The following graph shows Melbourne’s troughs and subsequent peaks.

Melbourne's property prices trend

Source CoreLogic

That said, now is not the time to be flipping or selling your property.

However, it may well be the time to head to the bank to get a better interest rate and put more money in your pocket in these uncertain times, while waiting for the turnaround.

InfoChoice can help you compare rates. In fact, InfoChoice will give you $1000 if they can’t find you a lower rate when comparing the variable rates of the big four banks. Rates are as low as 2.39 per cent, so it’s worth having a look.

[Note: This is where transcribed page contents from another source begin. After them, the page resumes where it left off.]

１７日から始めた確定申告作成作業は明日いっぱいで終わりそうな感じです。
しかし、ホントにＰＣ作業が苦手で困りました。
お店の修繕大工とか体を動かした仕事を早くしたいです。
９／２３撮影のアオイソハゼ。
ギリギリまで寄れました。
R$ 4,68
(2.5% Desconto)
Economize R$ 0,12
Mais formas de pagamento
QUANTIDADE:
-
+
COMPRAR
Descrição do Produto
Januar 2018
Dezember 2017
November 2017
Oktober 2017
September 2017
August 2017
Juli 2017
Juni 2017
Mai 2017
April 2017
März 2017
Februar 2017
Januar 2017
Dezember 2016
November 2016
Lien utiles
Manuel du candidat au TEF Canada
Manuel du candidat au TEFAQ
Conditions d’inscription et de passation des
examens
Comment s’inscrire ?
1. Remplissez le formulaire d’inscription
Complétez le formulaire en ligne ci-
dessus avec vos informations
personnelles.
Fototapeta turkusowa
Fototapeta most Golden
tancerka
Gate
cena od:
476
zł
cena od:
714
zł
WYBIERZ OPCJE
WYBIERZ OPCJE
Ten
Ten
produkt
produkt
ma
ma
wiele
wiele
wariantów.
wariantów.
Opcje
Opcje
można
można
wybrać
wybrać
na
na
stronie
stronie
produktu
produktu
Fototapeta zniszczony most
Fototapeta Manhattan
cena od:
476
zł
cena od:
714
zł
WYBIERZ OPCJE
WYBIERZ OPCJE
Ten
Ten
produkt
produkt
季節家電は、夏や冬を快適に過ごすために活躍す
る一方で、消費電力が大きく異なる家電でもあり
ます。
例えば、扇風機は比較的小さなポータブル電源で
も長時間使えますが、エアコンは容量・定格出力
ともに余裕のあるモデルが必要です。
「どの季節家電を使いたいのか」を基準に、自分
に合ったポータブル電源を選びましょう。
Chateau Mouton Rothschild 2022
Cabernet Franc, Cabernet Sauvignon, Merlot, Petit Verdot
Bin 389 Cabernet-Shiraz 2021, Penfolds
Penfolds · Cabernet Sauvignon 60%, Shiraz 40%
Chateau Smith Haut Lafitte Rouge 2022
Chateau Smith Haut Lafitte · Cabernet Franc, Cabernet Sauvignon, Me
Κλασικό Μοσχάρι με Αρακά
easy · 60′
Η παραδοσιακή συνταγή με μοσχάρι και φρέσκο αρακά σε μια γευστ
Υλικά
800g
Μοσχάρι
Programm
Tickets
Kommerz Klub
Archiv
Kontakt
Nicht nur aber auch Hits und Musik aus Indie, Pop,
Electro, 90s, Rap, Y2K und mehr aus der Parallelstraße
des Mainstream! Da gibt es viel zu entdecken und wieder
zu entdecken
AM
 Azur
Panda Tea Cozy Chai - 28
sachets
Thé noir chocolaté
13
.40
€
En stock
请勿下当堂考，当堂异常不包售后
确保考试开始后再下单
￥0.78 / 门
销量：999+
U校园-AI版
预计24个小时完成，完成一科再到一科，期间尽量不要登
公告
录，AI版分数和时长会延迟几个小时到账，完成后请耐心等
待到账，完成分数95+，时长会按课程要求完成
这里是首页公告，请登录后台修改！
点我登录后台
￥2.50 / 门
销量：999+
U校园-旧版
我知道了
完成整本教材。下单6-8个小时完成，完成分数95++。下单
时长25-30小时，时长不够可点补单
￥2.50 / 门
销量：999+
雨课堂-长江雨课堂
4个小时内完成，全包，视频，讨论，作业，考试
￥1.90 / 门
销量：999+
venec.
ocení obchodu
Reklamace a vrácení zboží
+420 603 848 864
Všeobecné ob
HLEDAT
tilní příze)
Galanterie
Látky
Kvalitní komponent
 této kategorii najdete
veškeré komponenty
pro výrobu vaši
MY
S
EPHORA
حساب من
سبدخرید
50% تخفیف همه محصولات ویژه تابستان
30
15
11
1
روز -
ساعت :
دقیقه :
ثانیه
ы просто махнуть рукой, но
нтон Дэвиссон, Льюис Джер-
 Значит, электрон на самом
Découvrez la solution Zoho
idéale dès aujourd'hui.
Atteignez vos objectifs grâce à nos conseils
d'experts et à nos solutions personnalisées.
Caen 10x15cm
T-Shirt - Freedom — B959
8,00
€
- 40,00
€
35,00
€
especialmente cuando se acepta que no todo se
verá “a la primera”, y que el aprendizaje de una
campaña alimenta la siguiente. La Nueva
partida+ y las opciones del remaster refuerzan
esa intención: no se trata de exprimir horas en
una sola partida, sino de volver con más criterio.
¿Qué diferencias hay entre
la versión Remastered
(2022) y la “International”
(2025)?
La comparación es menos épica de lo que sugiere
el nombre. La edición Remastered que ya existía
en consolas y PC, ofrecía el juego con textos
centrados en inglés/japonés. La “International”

Buyers may also want to have a look. They’ll probably wait until the pandemic is over to come back to the market, but it’s worth having a look at current interest rates as they are likely to be on hold for some time to come. Then, when the pandemic is over, some astute research could help them pick up a bargain that may turn into a long-term windfall.

As for investors, rich lister Nigel Satterley and his co-investors are case in point.

This consortium swooped on almost $200 million of development sites in Greater Perth and Melbourne, in preparation for a rise in housing demand after the coronavirus pandemic passes.

So, is there money still to be made in property?

There is no straight yes or no answer, however a likely upswing in prices post pandemic should benefit those who play their cards correctly.